Patient Selection and Evaluation
The pre-treatment patient evaluation includes a clinical history and physical examination. Diagnostic laboratory studies usually performed within 30 days of treatment include a complete blood count with differential, prothrombin time, partial thromboplastin time and serum chemistry (electrolytes, aspartate aminotransferase [AST], alanine aminotransferase [ALT], creatinine, blood urea nitrogen [BUN], alkaline phosphatase, albumin, total bilirubin, pseudocholinesterase, and alpha fetoprotein). Diagnostic imaging studies include a chest X-ray, computed tomography (CT) scan of the chest and abdomen to calculate the volume of each liver lobe necessary to determine the 90Y dose, and hepatic angiography to define the vascular anatomy. If there are hepatic arterial branches identified at the time of the staging angiogram that would lead to extrahepatic deposition of the microspheres (most commonly right gastric or gastroduodenal arteries), these are occluded using standard angiographic techniques. A technetium-99m MAA study is then performed to calculate the percentage of radiation that would be shunted to the lungs (see Figure 1).

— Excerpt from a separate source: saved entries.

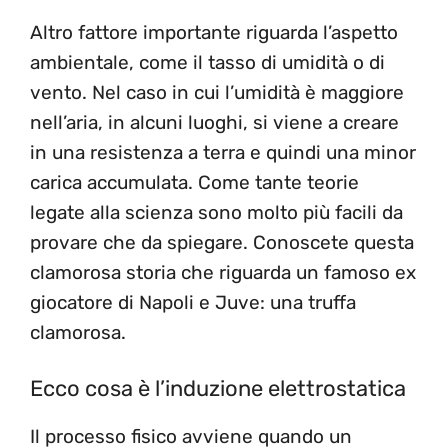
Altro fattore importante riguarda l’aspetto
ambientale, come il tasso di umidità o di
vento. Nel caso in cui l’umidità è maggiore
nell’aria, in alcuni luoghi, si viene a creare
in una resistenza a terra e quindi una minor
carica accumulata. Come tante teorie
legate alla scienza sono molto più facili da
provare che da spiegare. Conoscete questa
clamorosa storia che riguarda un famoso ex
giocatore di Napoli e Juve: una truffa
clamorosa.
Ecco cosa è l’induzione elettrostatica
Il processo fisico avviene quando un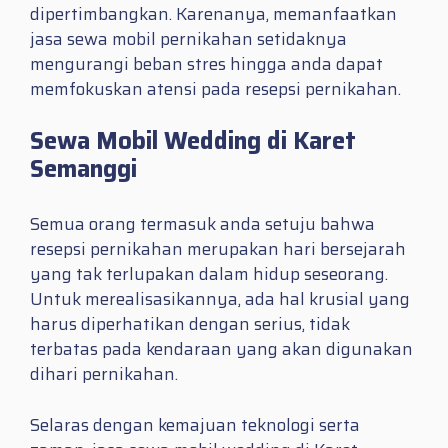
dipertimbangkan. Karenanya, memanfaatkan
jasa sewa mobil pernikahan setidaknya
mengurangi beban stres hingga anda dapat
memfokuskan atensi pada resepsi pernikahan.
Sewa Mobil Wedding di Karet
Semanggi
Semua orang termasuk anda setuju bahwa
resepsi pernikahan merupakan hari bersejarah
yang tak terlupakan dalam hidup seseorang.
Untuk merealisasikannya, ada hal krusial yang
harus diperhatikan dengan serius, tidak
terbatas pada kendaraan yang akan digunakan
dihari pernikahan.
Selaras dengan kemajuan teknologi serta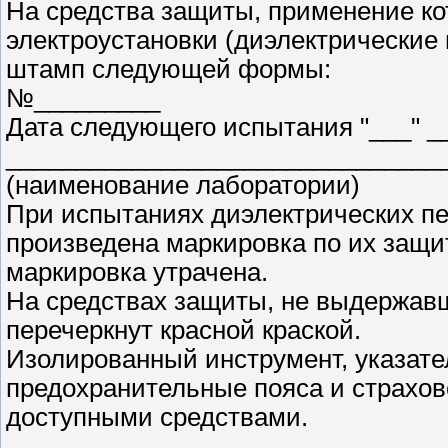
На средства защиты, применение ко
электроустановки (диэлектрические п
штамп следующей формы:
№_________
Дата следующего испытания "___" _
_______________________________
(наименование лаборатории)
При испытаниях диэлектрических пе
произведена маркировка по их защи
маркировка утрачена.
На средствах защиты, не выдержав
перечеркнут красной краской.
Изолированный инструмент, указател
предохранительные пояса и страхо
доступными средствами.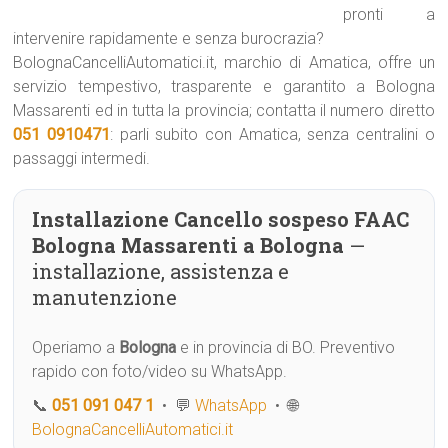
pronti a
intervenire rapidamente e senza burocrazia?
BolognaCancelliAutomatici.it, marchio di Amatica, offre un
servizio tempestivo, trasparente e garantito a Bologna
Massarenti ed in tutta la provincia; contatta il numero diretto
051 0910471
: parli subito con Amatica, senza centralini o
passaggi intermedi.
Installazione Cancello sospeso FAAC
Bologna Massarenti a Bologna
—
installazione, assistenza e
manutenzione
Operiamo a
Bologna
e in provincia di BO. Preventivo
rapido con foto/video su WhatsApp.
📞
051 091 047 1
• 💬
WhatsApp
• 🌐
BolognaCancelliAutomatici.it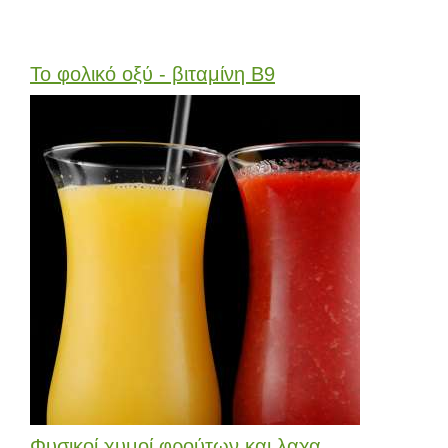
Το φολικό οξύ - βιταμίνη Β9
Φυσικοί χυμοί φρούτων και λαχα...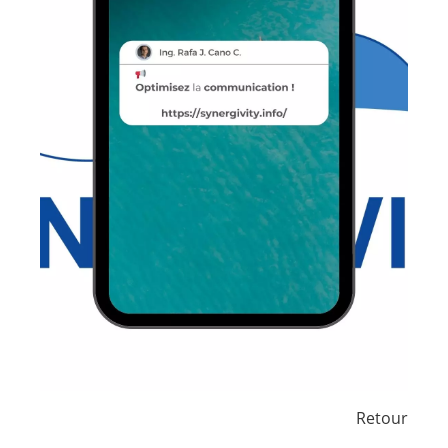
Retour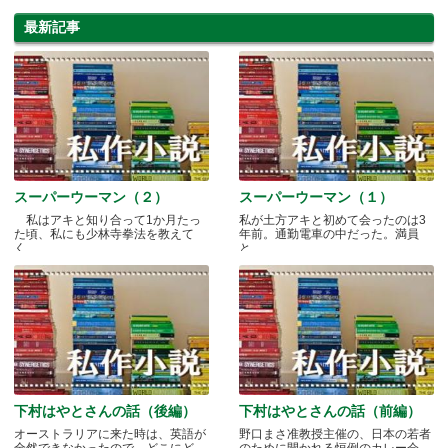
最新記事
スーパーウーマン（２）
スーパーウーマン（１）
私はアキと知り合って1か月たっ
私が土方アキと初めて会ったのは3
た頃、私にも少林寺拳法を教えて
年前。通勤電車の中だった。満員
く.....
と.....
下村はやとさんの話（後編）
下村はやとさんの話（前編）
オーストラリアに来た時は、英語が
野口まさ准教授主催の、日本の若者
全然できなかったので、どこにど
のために開かれる恒例のカレー会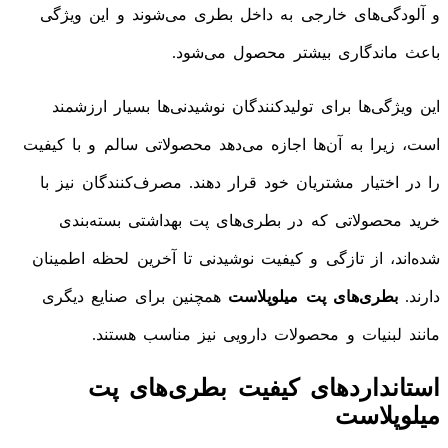
و آلودگی‌های خارجی به داخل بطری می‌شوند و این ویژگی
باعث ماندگاری بیشتر محصول می‌شود.
این ویژگی‌ها برای تولیدکنندگان نوشیدنی‌ها بسیار ارزشمند
است، زیرا به آن‌ها اجازه می‌دهد محصولاتی سالم و با کیفیت
را در اختیار مشتریان خود قرار دهند. مصرف‌کنندگان نیز با
خرید محصولاتی که در بطری‌های پت بهداشتی بسته‌بندی
شده‌اند، از تازگی و کیفیت نوشیدنی تا آخرین لحظه اطمینان
دارند.
بطری‌های پت میلوپلاست
همچنین برای صنایع دیگری
مانند لبنیات و محصولات دارویی نیز مناسب هستند.
استانداردهای کیفیت بطری‌های پت
میلوپلاست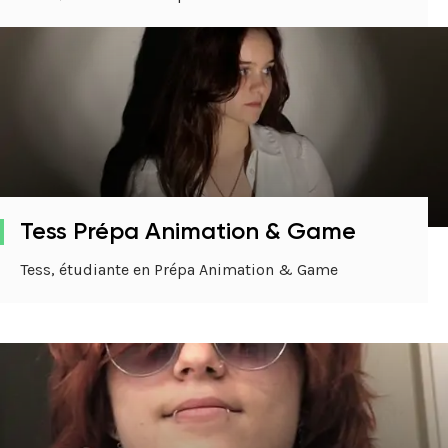
Tess Prépa Animation & Game
Tess, étudiante en Prépa Animation & Game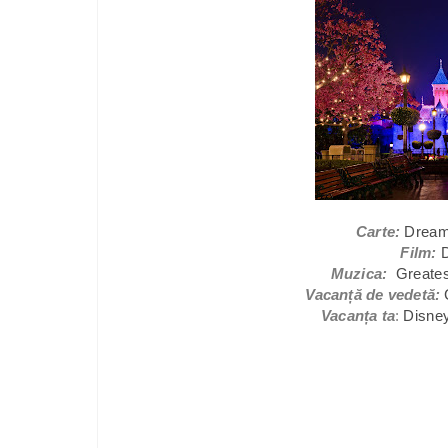
Carte:
Dream
Film:
Muzica:
Greates
Vacanță de vedetă:
Vacanța ta
:
Disney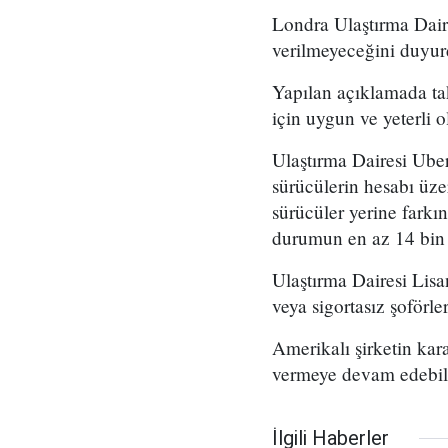
Londra Ulaştırma Daire
verilmeyeceğini duyur
Yapılan açıklamada tak
için uygun ve yeterli 
Ulaştırma Dairesi Uber
sürücülerin hesabı üze
sürücüler yerine farkı
durumun en az 14 bin y
Ulaştırma Dairesi Lis
veya sigortasız şoförle
Amerikalı şirketin kar
vermeye devam edebil
İlgili Haberler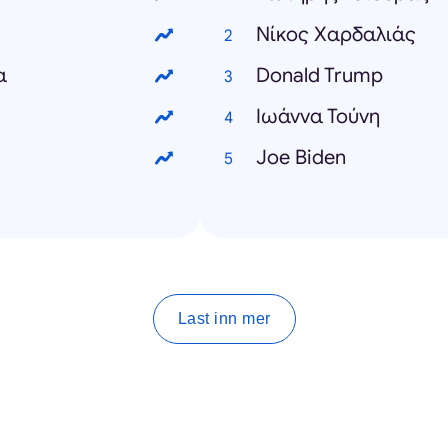
Νίκος Χαρδαλιάς
α
Donald Trump
Ιωάννα Τούνη
Joe Biden
Last inn mer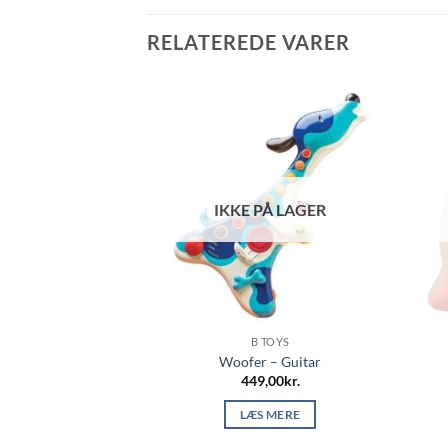
RELATEREDE VARER
Å LAGER
IKKE PÅ LAGER
TOYS
B TOYS
 – telefon
Woofer – Guitar
,00
kr.
449,00
kr.
 MERE
LÆS MERE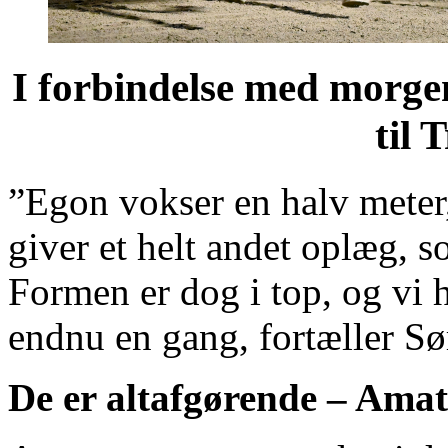
I forbindelse med morgen
til 
”Egon vokser en halv meter, 
giver et helt andet oplæg, 
Formen er dog i top, og vi h
endnu en gang, fortæller Sø
De er altafgørende – Ama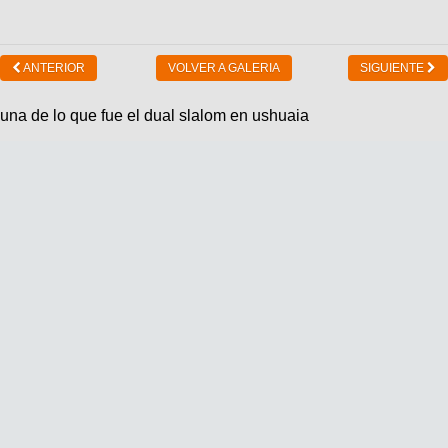
ANTERIOR
VOLVER A GALERIA
SIGUIENTE
una de lo que fue el dual slalom en ushuaia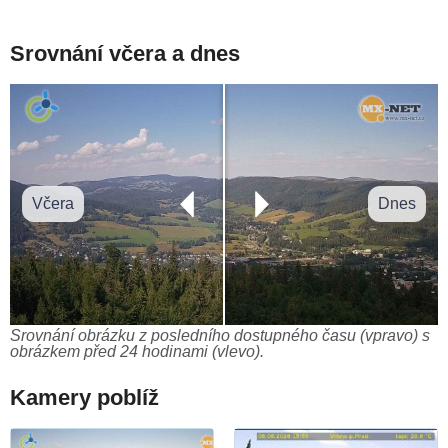
Srovnání včera a dnes
Včera
Dnes
Srovnání obrázku z posledního dostupného času (vpravo) s
obrázkem před 24 hodinami (vlevo).
Kamery poblíž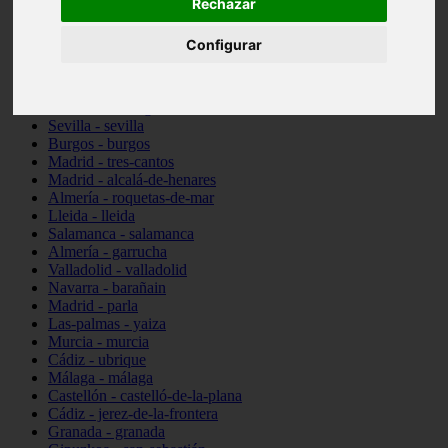
Rechazar
Toledo - talavera-de-la-reina
Illes-balears - santa-margalida
Configurar
Madrid - alcorcón
Almería - cuevas-del-almanzora
Barcelona - viladecans
Pontevedra - vigo
Sevilla - sevilla
Burgos - burgos
Madrid - tres-cantos
Madrid - alcalá-de-henares
Almería - roquetas-de-mar
Lleida - lleida
Salamanca - salamanca
Almería - garrucha
Valladolid - valladolid
Navarra - barañain
Madrid - parla
Las-palmas - yaiza
Murcia - murcia
Cádiz - ubrique
Málaga - málaga
Castellón - castelló-de-la-plana
Cádiz - jerez-de-la-frontera
Granada - granada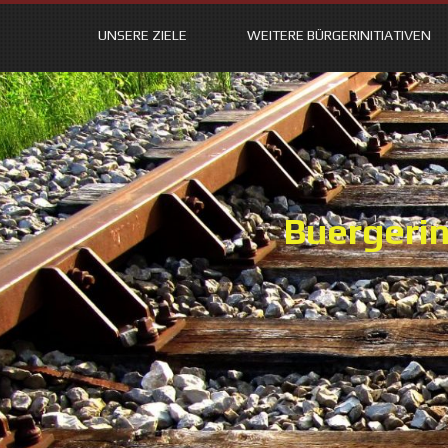
UNSERE ZIELE
WEITERE BÜRGERINITIATIVEN
Skip
to
content
Buergerin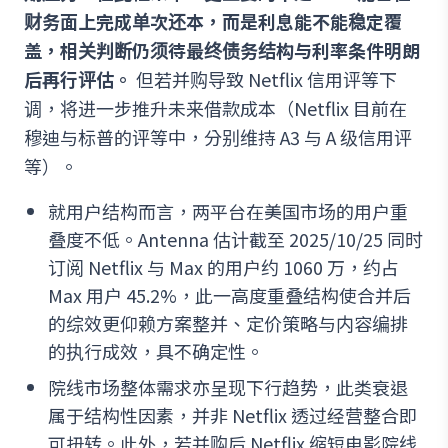
财务面上完成单次还本，而是利息能不能稳定覆
盖，相关判断仍须待最终债务结构与利率条件明朗
后再行评估。
但若并购导致 Netflix 信用评等下
调，将进一步推升未来借款成本（Netflix 目前在
穆迪与标普的评等中，分别维持 A3 与 A 级信用评
等）。
就用户结构而言，两平台在美国市场的用户重
叠度不低。Antenna 估计截至 2025/10/25 同时
订阅 Netflix 与 Max 的用户约 1060 万，约占
Max 用户 45.2%，此一高度重叠结构使合并后
的综效更仰赖方案整并、定价策略与内容编排
的执行成效，具不确定性。
院线市场整体需求亦呈现下行趋势，此类衰退
属于结构性因素，并非 Netflix 透过经营整合即
可扭转。此外，若并购后 Netflix 缩短电影院线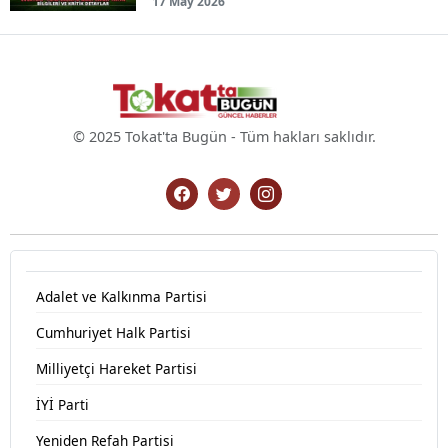
17 May 2026
© 2025 Tokat'ta Bugün - Tüm hakları saklıdır.
Adalet ve Kalkınma Partisi
Cumhuriyet Halk Partisi
Milliyetçi Hareket Partisi
İYİ Parti
Yeniden Refah Partisi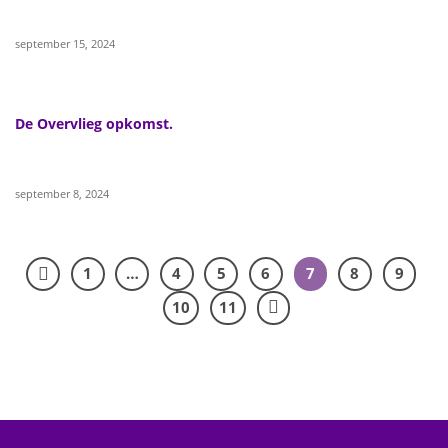
september 15, 2024
De Overvlieg opkomst.
september 8, 2024
1
…
4
5
6
7
8
9
10
11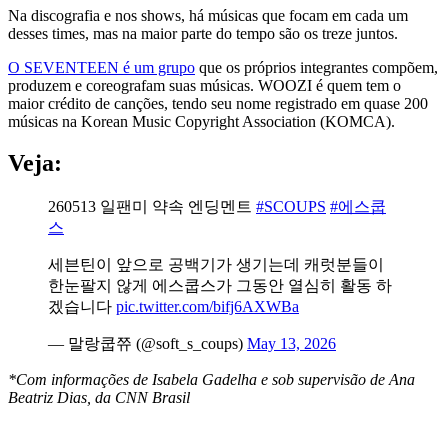
Na discografia e nos shows, há músicas que focam em cada um
desses times, mas na maior parte do tempo são os treze juntos.
O SEVENTEEN é um grupo
que os próprios integrantes compõem,
produzem e coreografam suas músicas. WOOZI é quem tem o
maior crédito de canções, tendo seu nome registrado em quase 200
músicas na Korean Music Copyright Association (KOMCA).
Veja:
260513 일팬미 약속 엔딩멘트
#SCOUPS
#에스쿱
스
세븐틴이 앞으로 공백기가 생기는데 캐럿분들이
한눈팔지 않게 에스쿱스가 그동안 열심히 활동 하
겠습니다
pic.twitter.com/bifj6AXWBa
— 말랑쿱쮸 (@soft_s_coups)
May 13, 2026
*Com informações de Isabela Gadelha e sob supervisão de Ana
Beatriz Dias, da CNN Brasil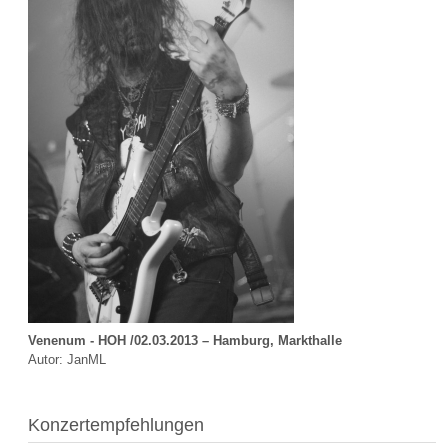
Venenum - HOH /02.03.2013 – Hamburg, Markthalle
Autor: JanML
Konzertempfehlungen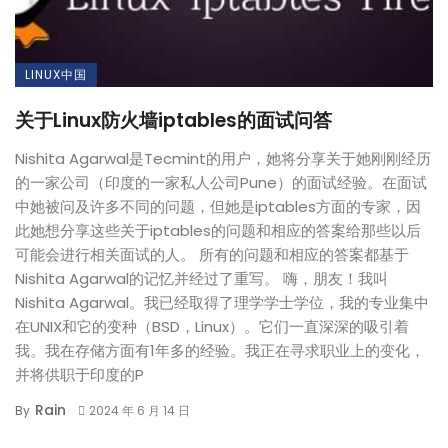
LINUX中国
关于Linux防火墙iptables的面试问答
Nishita Agarwal是Tecmint的用户，她将分享关于她刚刚经历
的一家公司（印度的一家私人公司Pune）的面试经验。在面试
中她被问及许多不同的问题，但她是iptables方面的专家，因
此她想分享这些关于iptables的问题和相应的答案给那些以后
可能会进行相关面试的人。 所有的问题和相应的答案都基于
Nishita Agarwal的记忆并经过了重写。 嗨，朋友！我叫
Nishita Agarwal。我已经取得了理学学士学位，我的专业集中
在UNIX和它的变种（BSD，Linux）。它们一直深深的吸引着
我。我在存储方面有1年多的经验。我正在寻求职业上的变化，
并将供职于印度的P
Rain
By
2024 年 6 月 14 日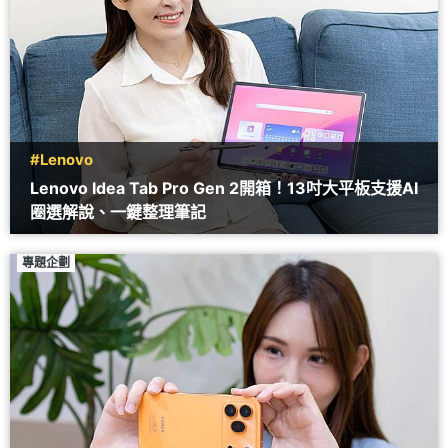
#Lenovo
Lenovo Idea Tab Pro Gen 2開箱！13吋大平板支援AI
圈選解說、一鍵整理筆記
專題企劃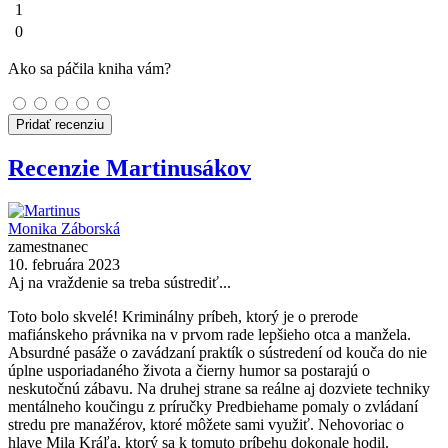
1
0
Ako sa páčila kniha vám?
Pridať recenziu
Recenzie Martinusákov
Monika Záborská
zamestnanec
10. februára 2023
Aj na vraždenie sa treba sústrediť...
Toto bolo skvelé! Kriminálny príbeh, ktorý je o prerode
mafiánskeho právnika na v prvom rade lepšieho otca a manžela.
Absurdné pasáže o zavádzaní praktík o sústredení od kouča do nie
úplne usporiadaného života a čierny humor sa postarajú o
neskutočnú zábavu. Na druhej strane sa reálne aj dozviete techniky
mentálneho koučingu z príručky Predbiehame pomaly o zvládaní
stredu pre manažérov, ktoré môžete sami využiť. Nehovoriac o
hlave Mila Kráľa, ktorý sa k tomuto príbehu dokonale hodil.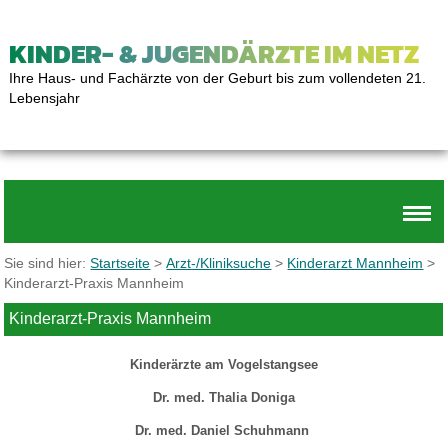
KINDER- & JUGENDÄRZTE IM NETZ
Ihre Haus- und Fachärzte von der Geburt bis zum vollendeten 21.
Lebensjahr
Sie sind hier:
Startseite
>
Arzt-/Kliniksuche
>
Kinderarzt Mannheim
>
Kinderarzt-Praxis Mannheim
Kinderarzt-Praxis Mannheim
Kinderärzte am Vogelstangsee
Dr. med. Thalia Doniga
Dr. med. Daniel Schuhmann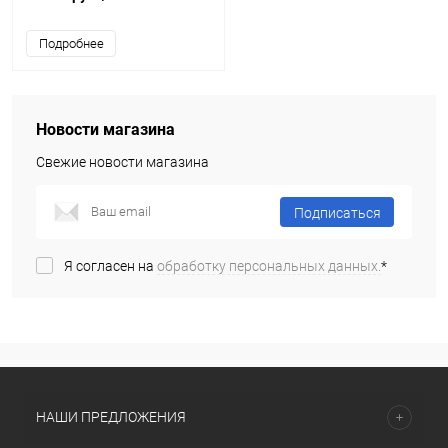
Подробнее
Новости магазина
Свежие новости магазина
Подписаться
Я согласен на
обработку персональных данных.
*
НАШИ ПРЕДЛОЖЕНИЯ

Contraindications and Recommendations
The use of 90Y radioembolization is contraindicated in patients whose angiogram shows shunting of blood to the gastrointestinal tract that cannot be corrected by angiographic techniques, and patients whose technetium-99m MAA hepatic arterial perfusion scintigraphy shows significant shunting of blood to the lungs that could result in a delivery of greater than 16.5mCi of radiation to the lungs. Radiation pneumonitis has been seen in patients with shunting that has resulted in doses to the lungs of greater than 30Gy in a single treatment. The arteriovenous shunting occurs in the tumors, and the patients at highest risk for exclusion due to lung shunt are those with large tumor volumes and those with hepatic venous tumor thrombus. 90Y microspheres are also contraindicated in patients in whom hepatic artery catheterization shows vascular abnormalities, in those with bleeding diathesis, and allergy to contrast dye. Its use is not recommended for treatment in patients with renal insufficiency, pulmonary insufficiency, and/or severe liver dysfunction. Some authors suggest patients should have bilirubin ≤2.0mg/dl and creatinine ≤2.0mg/dl at the time of treatment, and it is contraindicated in pregnancy.52,53 Efficacy
The response of 90Y microspheres in patients diagnosed with unresectable HCC is encouraging for patients with good functional performance, liver reserve, and no main portal vein thrombosis (PVT) (see Figure 2). Geshwind et al. reported that Cancer of the Liver Italian Program (CLIP) categories were statistically associated (p=0.002) with survival, as indicated by the association of better prognostic CLIP scores with increasing survival. They also found a difference in survival in patients with Child A versus B (p=0.007) and alpha-fetoprotein <400 versus ≥400ng/ml (p=0.003). For this group of patients, the estimated median survival times and the one-year survival rates were 628 days and 63% for Okuda stage I patients and 384 days and 51% for Okuda stage II patients (p=0.02; log-rank test).6 Because of the absence of vascular occlusion with 90Y microsphere therapy, patients with PVT remain candidates for this therapy. Kulik et al. reported a study in which they compared the use of 90Y in patients with HCC with and without PVT.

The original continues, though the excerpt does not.